The ECB has to withdraw 1.6 billion euros from its reserves – to compensate for losses that it has incurred to a large extent from liabilities in the Target 2 system. It is clear that some people are thinking of the old discussion in Germany as to whether the so-called target balances must inevitably lead to ruin.

However, the losses from Target 2 are now of a different nature than many Target critics had once imagined. The concern expressed at the time was that, for example, the withdrawal of a country from the euro could lead to it not paying its debts from the target system and the others sitting on their claims.

Now, however, the ECB's losses from its target liabilities are a consequence of the turnaround in interest rates. Everywhere in the central banks' balance sheets, it is noticeable that interest rate risks are becoming striking.

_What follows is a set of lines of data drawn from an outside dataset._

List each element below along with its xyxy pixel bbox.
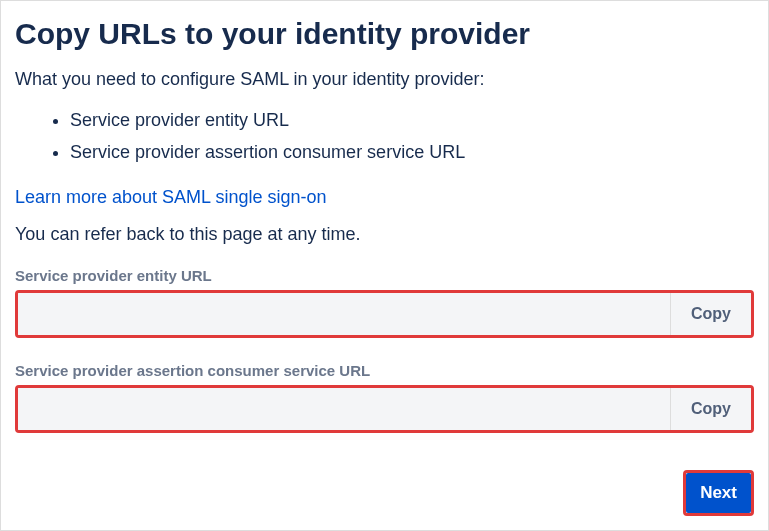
acs-url-input[interactable] [18,388,671,430]
learn-more-link[interactable]: Learn more about SAML single sign-on [15,187,327,208]
next-button[interactable]: Next [686,473,751,513]
copy-entity-button[interactable]: Copy [671,293,751,335]
requirements-list: Service provider entity URL Service prov… [15,104,754,169]
next-button-highlight: Next [683,470,754,516]
saml-config-panel: Copy URLs to your identity provider What… [0,0,769,531]
page-title: Copy URLs to your identity provider [15,17,754,51]
list-item: Service provider entity URL [70,104,754,136]
entity-url-row: Copy [15,290,754,338]
list-item: Service provider assertion consumer serv… [70,136,754,168]
acs-url-row: Copy [15,385,754,433]
intro-text: What you need to configure SAML in your … [15,69,754,90]
acs-url-label: Service provider assertion consumer serv… [15,362,754,379]
entity-url-label: Service provider entity URL [15,267,754,284]
entity-url-input[interactable] [18,293,671,335]
refer-text: You can refer back to this page at any t… [15,224,754,245]
copy-acs-button[interactable]: Copy [671,388,751,430]
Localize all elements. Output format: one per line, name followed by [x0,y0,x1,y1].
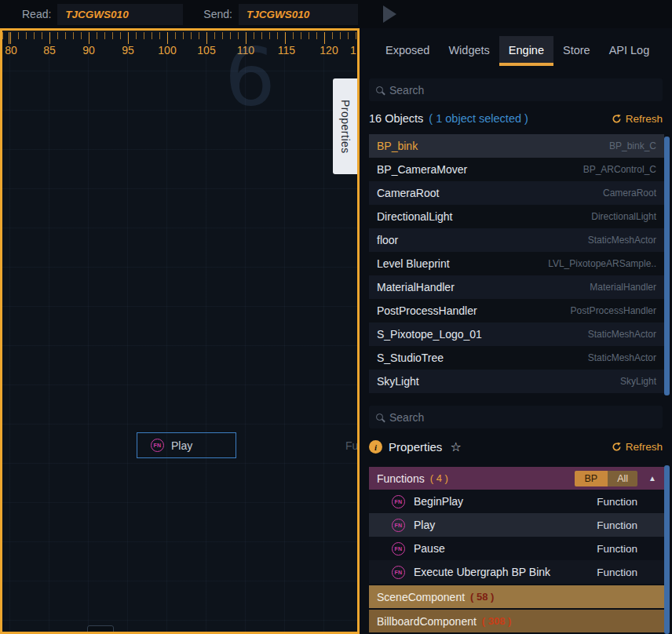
scenecomponent-header[interactable]: SceneComponent ( 58 ) [369,585,664,608]
object-type: StaticMeshActor [588,352,656,363]
function-type: Function [597,567,637,578]
function-type: Function [597,496,637,508]
tab-api-log[interactable]: API Log [600,36,659,66]
object-type: BP_bink_C [609,140,656,151]
objects-selected-count[interactable]: ( 1 object selected ) [429,112,528,125]
section-title: BillboardComponent [377,615,477,628]
grid-background [2,31,357,632]
object-name: BP_CameraMover [377,163,467,176]
function-row[interactable]: FN Pause Function [369,537,664,560]
function-ghost-label: Func [345,439,360,452]
partial-node[interactable] [87,625,114,634]
object-name: PostProcessHandler [377,304,477,317]
properties-side-tab[interactable]: Properties [333,78,357,174]
properties-search[interactable] [369,406,663,428]
send-label: Send: [203,8,232,20]
filter-segmented-control: BP All [575,471,638,486]
ruler-number: 90 [82,44,95,56]
collapse-icon[interactable]: ▲ [648,474,656,483]
play-function-node[interactable]: FN Play [137,432,236,458]
objects-search-input[interactable] [389,84,656,97]
function-name: Play [414,519,435,531]
top-bar: Read: Send: [0,0,672,28]
ruler-number: 100 [158,44,176,56]
function-row[interactable]: FN Execute Ubergraph BP Bink Function [369,560,664,584]
object-row[interactable]: PostProcessHandler PostProcessHandler [369,299,664,322]
functions-section-header[interactable]: Functions ( 4 ) BP All ▲ [369,467,664,490]
refresh-button[interactable]: Refresh [612,113,663,125]
properties-refresh-button[interactable]: Refresh [612,441,663,453]
properties-search-input[interactable] [389,411,656,424]
properties-side-tab-label: Properties [339,100,352,154]
objects-search[interactable] [369,78,663,101]
tab-widgets[interactable]: Widgets [439,36,499,66]
tab-exposed[interactable]: Exposed [376,36,439,66]
bp-filter-button[interactable]: BP [575,471,608,486]
function-list: FN BeginPlay Function FN Play Function F… [369,490,664,584]
object-row[interactable]: DirectionalLight DirectionalLight [369,205,664,228]
object-type: MaterialHandler [590,282,656,293]
refresh-label: Refresh [626,113,663,125]
object-type: PostProcessHandler [571,305,656,316]
object-name: floor [377,234,398,246]
object-type: CameraRoot [603,188,656,199]
billboardcomponent-header[interactable]: BillboardComponent ( 308 ) [369,610,664,632]
function-type: Function [597,543,637,555]
send-input[interactable] [239,4,358,25]
play-icon[interactable] [383,5,396,23]
function-row[interactable]: FN BeginPlay Function [369,490,664,513]
object-type: DirectionalLight [591,211,656,222]
fn-icon: FN [392,566,405,579]
objects-header: 16 Objects ( 1 object selected ) Refresh [369,112,663,125]
object-type: LVL_PixotopeARSample.. [548,258,656,269]
object-row[interactable]: S_Pixotope_Logo_01 StaticMeshActor [369,322,664,346]
graph-viewport[interactable]: 80 85 90 95 100 105 110 115 120 1 6 Prop… [0,28,360,634]
star-icon[interactable]: ☆ [450,439,461,454]
ruler-number: 1 [350,44,356,56]
function-name: Pause [414,542,445,555]
object-name: BP_bink [377,140,418,152]
object-name: SkyLight [377,375,419,388]
refresh-icon [612,442,622,452]
object-row[interactable]: MaterialHandler MaterialHandler [369,275,664,299]
object-list-scrollbar[interactable] [664,137,670,395]
ruler-number: 105 [197,44,215,56]
properties-header: i Properties ☆ Refresh [369,439,663,454]
ruler-number: 120 [320,44,338,56]
object-name: CameraRoot [377,187,439,199]
object-name: DirectionalLight [377,210,453,223]
read-label: Read: [22,8,51,20]
functions-title: Functions [377,472,425,485]
functions-count: ( 4 ) [430,472,448,484]
object-row[interactable]: BP_CameraMover BP_ARControl_C [369,158,664,181]
section-count: ( 308 ) [482,615,512,627]
object-row[interactable]: floor StaticMeshActor [369,228,664,252]
refresh-icon [612,114,622,124]
object-row[interactable]: S_StudioTree StaticMeshActor [369,346,664,370]
function-name: BeginPlay [414,495,463,508]
read-input[interactable] [57,4,183,25]
properties-scrollbar[interactable] [664,465,670,634]
section-title: SceneComponent [377,591,465,603]
object-row[interactable]: SkyLight SkyLight [369,370,664,393]
ruler-number: 85 [43,44,56,56]
object-row[interactable]: BP_bink BP_bink_C [369,134,664,158]
object-row[interactable]: CameraRoot CameraRoot [369,181,664,205]
ruler-ticks-major [2,32,357,44]
object-name: S_StudioTree [377,352,444,364]
watermark-digit: 6 [225,31,276,124]
tab-store[interactable]: Store [553,36,600,66]
ruler-number: 115 [278,44,295,56]
search-icon [376,86,383,93]
all-filter-button[interactable]: All [608,471,637,486]
fn-icon: FN [392,542,405,556]
object-type: StaticMeshActor [588,235,656,246]
engine-panel: Exposed Widgets Engine Store API Log 16 … [360,28,672,634]
function-type: Function [597,519,637,531]
tab-engine[interactable]: Engine [499,36,553,66]
object-row[interactable]: Level Blueprint LVL_PixotopeARSample.. [369,252,664,275]
function-row[interactable]: FN Play Function [369,513,664,537]
info-icon[interactable]: i [369,440,382,454]
section-count: ( 58 ) [470,591,494,603]
objects-count: 16 Objects [369,112,423,125]
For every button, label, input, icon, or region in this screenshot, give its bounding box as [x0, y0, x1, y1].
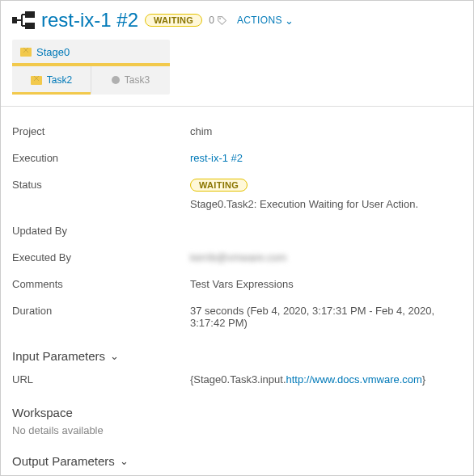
- stage-header[interactable]: Stage0: [12, 40, 170, 66]
- execution-link[interactable]: rest-ix-1 #2: [190, 152, 243, 164]
- pipeline-icon: [12, 11, 35, 30]
- status-badge: WAITING: [145, 14, 202, 27]
- svg-point-3: [219, 18, 221, 19]
- svg-rect-0: [12, 17, 17, 23]
- url-value: {Stage0.Task3.input.http://www.docs.vmwa…: [190, 373, 425, 385]
- task-tab-task2[interactable]: Task2: [12, 66, 91, 95]
- envelope-icon: [20, 48, 32, 57]
- svg-rect-1: [25, 11, 35, 18]
- tag-count: 0: [209, 15, 227, 26]
- envelope-icon: [31, 76, 42, 85]
- status-label: Status: [12, 179, 190, 191]
- actions-menu[interactable]: ACTIONS ⌄: [237, 15, 294, 26]
- tag-icon: [217, 15, 227, 26]
- executed-by-value: kerrib@vmware.com: [190, 251, 286, 263]
- duration-value: 37 seconds (Feb 4, 2020, 3:17:31 PM - Fe…: [190, 305, 462, 329]
- chevron-down-icon: ⌄: [285, 15, 294, 26]
- status-badge-inline: WAITING: [190, 179, 248, 192]
- duration-label: Duration: [12, 305, 190, 317]
- comments-value: Test Vars Expressions: [190, 278, 294, 290]
- stage-card: Stage0 Task2 Task3: [12, 40, 170, 95]
- executed-by-label: Executed By: [12, 251, 190, 263]
- task-tab-task3[interactable]: Task3: [91, 66, 170, 95]
- workspace-heading: Workspace: [12, 393, 462, 423]
- url-link[interactable]: http://www.docs.vmware.com: [286, 373, 422, 385]
- project-value: chim: [190, 125, 212, 137]
- comments-label: Comments: [12, 278, 190, 290]
- svg-rect-2: [25, 23, 35, 29]
- status-text: Stage0.Task2: Execution Waiting for User…: [190, 198, 418, 210]
- updated-by-label: Updated By: [12, 225, 190, 237]
- url-label: URL: [12, 373, 190, 385]
- chevron-down-icon: ⌄: [110, 351, 119, 361]
- project-label: Project: [12, 125, 190, 137]
- input-parameters-toggle[interactable]: Input Parameters ⌄: [12, 336, 462, 366]
- stage-label: Stage0: [36, 46, 70, 58]
- output-parameters-toggle[interactable]: Output Parameters ⌄: [12, 441, 462, 471]
- execution-label: Execution: [12, 152, 190, 164]
- dot-icon: [112, 76, 120, 84]
- page-title: rest-ix-1 #2: [41, 9, 138, 32]
- chevron-down-icon: ⌄: [120, 456, 129, 466]
- workspace-empty: No details available: [12, 423, 462, 441]
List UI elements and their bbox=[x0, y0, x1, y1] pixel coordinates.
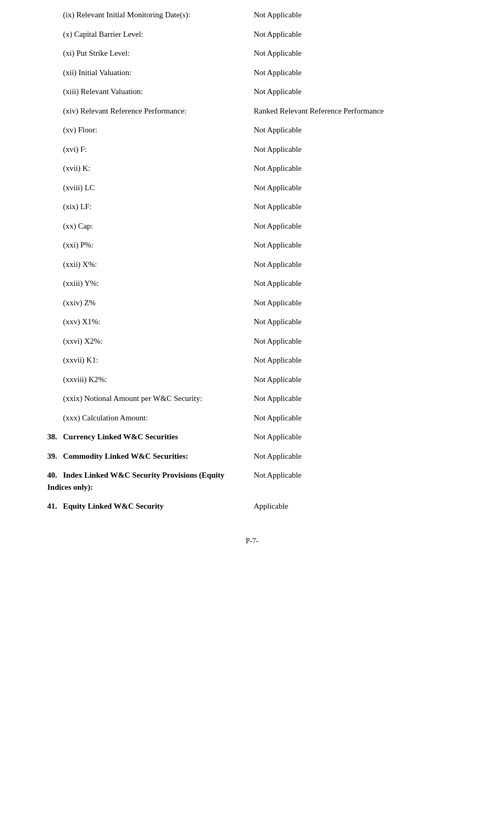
row-label: (xxix) Notional Amount per W&C Security: bbox=[32, 389, 243, 408]
row-value: Not Applicable bbox=[243, 351, 472, 370]
row-value: Not Applicable bbox=[243, 235, 472, 255]
row-label: (xiv) Relevant Reference Performance: bbox=[32, 101, 243, 121]
row-value: Not Applicable bbox=[243, 82, 472, 101]
table-row: (xxiii) Y%:Not Applicable bbox=[32, 274, 472, 293]
row-label: (xviii) LC bbox=[32, 178, 243, 198]
row-value: Not Applicable bbox=[243, 389, 472, 408]
row-value: Not Applicable bbox=[243, 427, 472, 447]
page-number: P-7- bbox=[246, 537, 258, 545]
row-label: 39. Commodity Linked W&C Securities: bbox=[32, 447, 243, 466]
row-label: (xxviii) K2%: bbox=[32, 370, 243, 389]
table-row: 41. Equity Linked W&C SecurityApplicable bbox=[32, 497, 472, 516]
row-label: (xx) Cap: bbox=[32, 217, 243, 236]
row-value: Ranked Relevant Reference Performance bbox=[243, 101, 472, 121]
row-label: 40. Index Linked W&C Security Provisions… bbox=[32, 466, 243, 497]
table-row: (xxv) X1%:Not Applicable bbox=[32, 312, 472, 332]
row-value: Not Applicable bbox=[243, 178, 472, 198]
row-value: Not Applicable bbox=[243, 217, 472, 236]
row-value: Not Applicable bbox=[243, 5, 472, 25]
table-row: (xv) Floor:Not Applicable bbox=[32, 120, 472, 140]
row-label: (xxvii) K1: bbox=[32, 351, 243, 370]
row-label: (xix) LF: bbox=[32, 197, 243, 217]
row-value: Not Applicable bbox=[243, 332, 472, 351]
row-value: Not Applicable bbox=[243, 63, 472, 83]
table-row: (xiv) Relevant Reference Performance:Ran… bbox=[32, 101, 472, 121]
table-row: (xvii) K:Not Applicable bbox=[32, 159, 472, 178]
table-row: (xxvii) K1:Not Applicable bbox=[32, 351, 472, 370]
row-value: Not Applicable bbox=[243, 120, 472, 140]
row-label: 41. Equity Linked W&C Security bbox=[32, 497, 243, 516]
table-row: (xxii) X%:Not Applicable bbox=[32, 255, 472, 274]
main-table: (ix) Relevant Initial Monitoring Date(s)… bbox=[32, 5, 472, 516]
row-label: (xxiv) Z% bbox=[32, 293, 243, 313]
row-value: Not Applicable bbox=[243, 140, 472, 159]
table-row: (xxiv) Z%Not Applicable bbox=[32, 293, 472, 313]
row-value: Not Applicable bbox=[243, 255, 472, 274]
table-row: (xi) Put Strike Level:Not Applicable bbox=[32, 44, 472, 63]
row-label: (ix) Relevant Initial Monitoring Date(s)… bbox=[32, 5, 243, 25]
row-value: Not Applicable bbox=[243, 447, 472, 466]
table-row: (xxi) P%:Not Applicable bbox=[32, 235, 472, 255]
row-value: Not Applicable bbox=[243, 293, 472, 313]
row-value: Not Applicable bbox=[243, 25, 472, 44]
row-value: Not Applicable bbox=[243, 159, 472, 178]
row-value: Not Applicable bbox=[243, 312, 472, 332]
row-label: (xiii) Relevant Valuation: bbox=[32, 82, 243, 101]
table-row: 38. Currency Linked W&C SecuritiesNot Ap… bbox=[32, 427, 472, 447]
row-label: (xxvi) X2%: bbox=[32, 332, 243, 351]
table-row: 39. Commodity Linked W&C Securities:Not … bbox=[32, 447, 472, 466]
row-label: (xvii) K: bbox=[32, 159, 243, 178]
row-value: Not Applicable bbox=[243, 466, 472, 497]
row-value: Applicable bbox=[243, 497, 472, 516]
row-label: (x) Capital Barrier Level: bbox=[32, 25, 243, 44]
row-label: (xv) Floor: bbox=[32, 120, 243, 140]
row-label: (xxiii) Y%: bbox=[32, 274, 243, 293]
table-row: (ix) Relevant Initial Monitoring Date(s)… bbox=[32, 5, 472, 25]
row-label: (xxi) P%: bbox=[32, 235, 243, 255]
page-footer: P-7- bbox=[32, 537, 472, 545]
row-value: Not Applicable bbox=[243, 44, 472, 63]
table-row: (xxx) Calculation Amount:Not Applicable bbox=[32, 408, 472, 428]
row-label: (xii) Initial Valuation: bbox=[32, 63, 243, 83]
row-label: (xi) Put Strike Level: bbox=[32, 44, 243, 63]
table-row: (xix) LF:Not Applicable bbox=[32, 197, 472, 217]
row-label: (xxx) Calculation Amount: bbox=[32, 408, 243, 428]
table-row: (xx) Cap:Not Applicable bbox=[32, 217, 472, 236]
table-row: (xxix) Notional Amount per W&C Security:… bbox=[32, 389, 472, 408]
table-row: (xii) Initial Valuation:Not Applicable bbox=[32, 63, 472, 83]
row-label: (xxv) X1%: bbox=[32, 312, 243, 332]
table-row: 40. Index Linked W&C Security Provisions… bbox=[32, 466, 472, 497]
row-value: Not Applicable bbox=[243, 274, 472, 293]
table-row: (xvi) F:Not Applicable bbox=[32, 140, 472, 159]
table-row: (xviii) LCNot Applicable bbox=[32, 178, 472, 198]
table-row: (xxviii) K2%:Not Applicable bbox=[32, 370, 472, 389]
row-value: Not Applicable bbox=[243, 408, 472, 428]
row-label: (xxii) X%: bbox=[32, 255, 243, 274]
row-label: 38. Currency Linked W&C Securities bbox=[32, 427, 243, 447]
table-row: (xiii) Relevant Valuation:Not Applicable bbox=[32, 82, 472, 101]
table-row: (xxvi) X2%:Not Applicable bbox=[32, 332, 472, 351]
row-value: Not Applicable bbox=[243, 370, 472, 389]
row-label: (xvi) F: bbox=[32, 140, 243, 159]
table-row: (x) Capital Barrier Level:Not Applicable bbox=[32, 25, 472, 44]
row-value: Not Applicable bbox=[243, 197, 472, 217]
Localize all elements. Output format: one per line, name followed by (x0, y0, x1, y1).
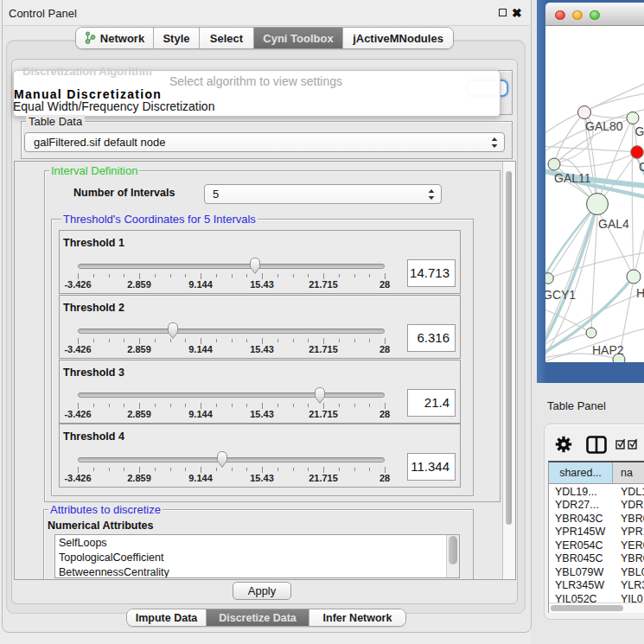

The reason for this is that on the asset side of many central bank balance sheets there are now bonds that were acquired in the course of bond purchases and whose low interest rates are fixed in the long term. On the liabilities side, on the other hand, there are positions for which interest expenses are rising rapidly with the interest rate turnaround.

In the case of the national central banks in the Eurosystem, these are the deposits of commercial banks; in the case of the ECB, which does not manage these accounts itself, it is the target liabilities to the individual central banks. Through these, the ECB feels, so to speak, the incongruent interest rate deadlines in the central bank system.